The quarterly UK insolvency statistics (covering April to June 2022 inclusive) were released on 2 August 2022. They show that there has been an 81% rise in company insolvencies in England and Wales when compared with the same quarter in 2021, with the total number of company insolvencies in Q2 being the highest since Q3 2009. Significantly, creditors’ voluntary liquidations soared to 4,908, the highest number since the records started in 1960. The number of insolvencies look set to remain high for some time yet, given the difficult economic climate. This quarter saw a 13% rise in insolvencies as compared with Q1 this year.

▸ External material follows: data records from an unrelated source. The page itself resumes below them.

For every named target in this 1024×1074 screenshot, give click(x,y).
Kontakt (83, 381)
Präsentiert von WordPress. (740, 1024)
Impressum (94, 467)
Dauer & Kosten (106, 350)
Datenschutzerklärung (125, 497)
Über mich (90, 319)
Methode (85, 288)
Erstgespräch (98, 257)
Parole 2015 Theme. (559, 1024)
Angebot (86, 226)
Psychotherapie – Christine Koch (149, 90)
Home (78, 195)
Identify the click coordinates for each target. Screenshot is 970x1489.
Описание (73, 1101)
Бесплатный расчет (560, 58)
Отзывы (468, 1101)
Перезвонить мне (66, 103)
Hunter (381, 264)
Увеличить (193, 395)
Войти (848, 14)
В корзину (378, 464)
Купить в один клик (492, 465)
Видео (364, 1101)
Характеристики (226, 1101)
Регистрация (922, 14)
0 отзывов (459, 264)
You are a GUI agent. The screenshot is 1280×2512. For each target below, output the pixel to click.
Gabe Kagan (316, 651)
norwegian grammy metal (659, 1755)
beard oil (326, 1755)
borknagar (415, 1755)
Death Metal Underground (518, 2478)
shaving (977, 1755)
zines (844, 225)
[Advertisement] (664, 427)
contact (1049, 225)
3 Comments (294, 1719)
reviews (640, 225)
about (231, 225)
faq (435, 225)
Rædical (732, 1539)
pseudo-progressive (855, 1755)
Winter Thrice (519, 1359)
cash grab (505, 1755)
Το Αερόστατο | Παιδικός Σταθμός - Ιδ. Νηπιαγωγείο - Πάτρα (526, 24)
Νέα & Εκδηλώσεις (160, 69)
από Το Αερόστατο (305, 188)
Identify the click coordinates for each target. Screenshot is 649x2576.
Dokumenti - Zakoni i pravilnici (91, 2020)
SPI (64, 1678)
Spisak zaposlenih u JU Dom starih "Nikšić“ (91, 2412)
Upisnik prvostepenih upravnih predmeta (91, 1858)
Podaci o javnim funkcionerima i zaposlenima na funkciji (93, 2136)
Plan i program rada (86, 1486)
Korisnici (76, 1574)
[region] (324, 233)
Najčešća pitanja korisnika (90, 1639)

The support measures offered by the government during the pandemic period saw the number of corporate insolvencies drop. It is unsurprising that as those measures have been withdrawn or reduced, company insolvency is on the increase. However, that is not the whole picture. One of the key factors pushing up the statistics is the cash flow difficulties that businesses are facing through a combination of the removal of COVID-related fiscal support measures, the rising cost of fuel and energy, the war in the Ukraine and high inflation. Consumer confidence and demand is being eroded and some businesses are struggling to find staff and source materials. This combination of significant cost increases combined with weakening demand is leading to a decline in general economic activity. Some companies are also saddled with COVID related debts which they are unable to repay. As inflation becomes the worst it has been since 1970, an ever-growing portion of companies are simply unable to continue trading.

The construction industry, retail, food producers and manufacturers with high energy costs are amongst the industries hit hardest recently given their susceptibility to supply chain fluctuations and rising energy costs. The current market consensus is that insolvencies may continue to rise in this challenging economic climate over the coming months before we start to see business performance improving and the rate of insolvencies begin to drop.